When Pete’s first prototype worked perfectly on the first try, Pete said “I called my patent lawyer; he didn’t believe me, said I was full of shit. But he came to Waco (where Pete was living) right away to see. [after he saw] He asked me, ‘can you do it with other drives.’ I bought two other new drives and got the same results, so I gave him those two and he filed a lot patents pending all in other names,” (for security purposes).

This is not a case of perpetual motion – the U.S. Patent Office will not ever speak to anyone who suggests even a whiff that their invention involves perpetual motion. The patent office verified that ZAT technology was not perpetual motion.

Pete went on, “We didn’t want a patent; patents are worthless.” If you have a patent, you have to publish how your design works, and then go into litigation with people who have stolen your technology. Pete was not about to show his secret to anyone. Even with these precautions, there have been many attempts to steal Pete Sumaruck’s technology.

Changing the world – How valuable is an inventor’s intellectual property – it is everything.
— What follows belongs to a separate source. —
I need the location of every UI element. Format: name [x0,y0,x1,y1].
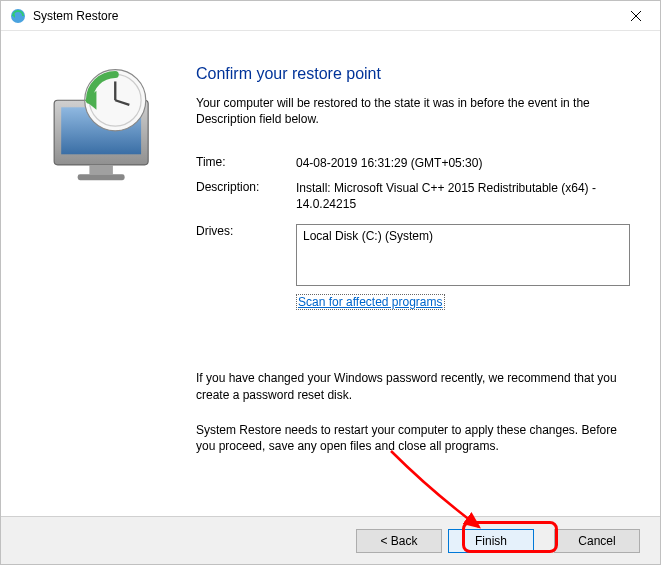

It’s your integrity; it’s your time, your physical energy and your thought processes; your heartbreak; it’s your frustration and your ecstasy, your past and your future. Why doesn’t the public understand this. Have they never experienced anything so important as actually changing the world.

Many people have asked Pete to gift his invention to them. I suppose it is a matter of “if you don’t ask, you don’t get,” on the far off chance they will get. But if they personally experienced the grit effort it takes to birth an invention, they would be more respectful of Pete Sumaruck’s efforts.
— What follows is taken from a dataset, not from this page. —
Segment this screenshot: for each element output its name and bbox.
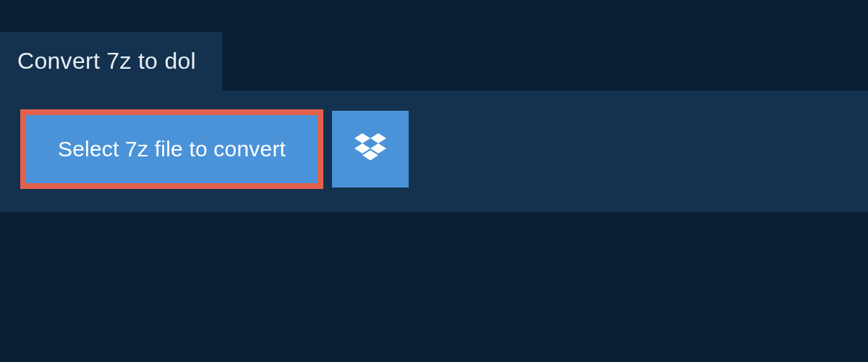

Should academics ask to examine his power production units. Sumaruck will allow them to look at a unit, view its operation, but they always want to take a unit with them, possibly take one of his units apart. This is not acceptable; this would be tantamount to stealing Sumaruck’s technology. Why should they be allowed to do this – entitlement by virtue of being learned.

It is entirely up to him; it’s Pete’s invention; he gets to make the rules. Pete is a realist; he isn’t trying to reform the world; he just wants to prove, to demonstrate and to convince the public that safe, inexpensive electric energy can power any and everything. Eventually it will come to pass. Pete is just that persistent.

“I could have been dead so many times,” he told me.

“You’re the miracle boy, you just keep on going.”

“Yeah, that’s why I’m here – to build this machine, again and again…so I guess I’d better get on with it.”